(Transcribed page contents)
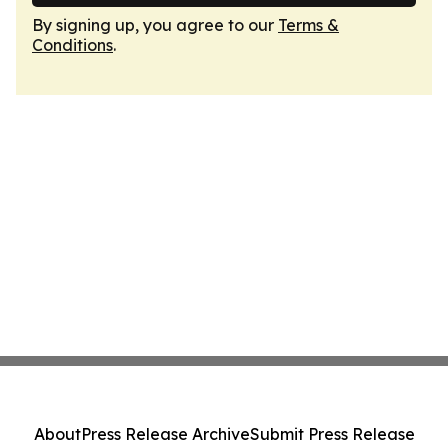
By signing up, you agree to our
Terms &
Conditions
.
About
Press Release Archive
Submit Press Release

--- What to produce ---
Restate every line above word for word. Do not carry over the images.

--- Result of the exercise ---
By signing up, you agree to our
Terms &
Conditions
.
About
Press Release Archive
Submit Press Release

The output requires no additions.